University of Wisconsin professor of soil science Jingyi Huang and data scientist Maria Oros worked over the summer on a new modeling tool for soil scientists. The pair used machine learning and public data to build the Soil Organic Carbon Assistant, which models changes in soil organic carbon.
According to the project summary, the SOCA was created to help model changes to soil organic carbon stocks across the country. Soil organic carbon is the component of soil composed of organic carbon matter, according to the Department of Primary Industries and Regional Development. It typically comprises 2-10% of the matter in soils.
Soil organic carbon is a major sequestering site for atmospheric carbon and a key factor in fighting climate change. By using machine learning modeling, Huang said they hope to better understand and forecast changes in soil organic carbon and its impacts on agriculture, climate change and policy.
Oros said the SOCA is a combination of a data set, a modeling tool and a visualizer.
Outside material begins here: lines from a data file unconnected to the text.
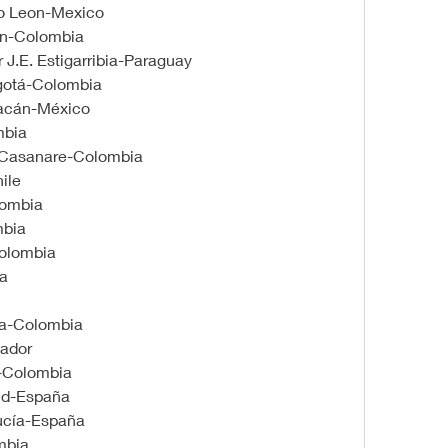
o Leon-Mexico
ín-Colombia
 J.E. Estigarribia-Paraguay
gotá-Colombia
iacán-México
mbia
-Casanare-Colombia
ile
lombia
mbia
Colombia
a
ia-Colombia
ador
n-Colombia
id-España
ucía-España
mbia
The SOCA runs on an online applet which contains an interactive map with all of their data points from soil organic carbon samples across the U.S. They included a tab which quickly provides a matrix showing the relationship between soil organic carbon and other variables, like precipitation, temperature and sand in the soil.
“We are interested in assessing or describing how these variables correlate with different levels of soil organic carbon,” Oros said.
Huang said the project was originally an extension of his work in 2019 focusing on soil organic carbon change over the past 150 years in Wisconsin. Huang wanted to create a historic database of soil organic carbon across the state utilizing machine learning to fill in missing data. Off the success of the paper, Huang set his sights on a bigger project — creating a dataset and visualization for the entire country.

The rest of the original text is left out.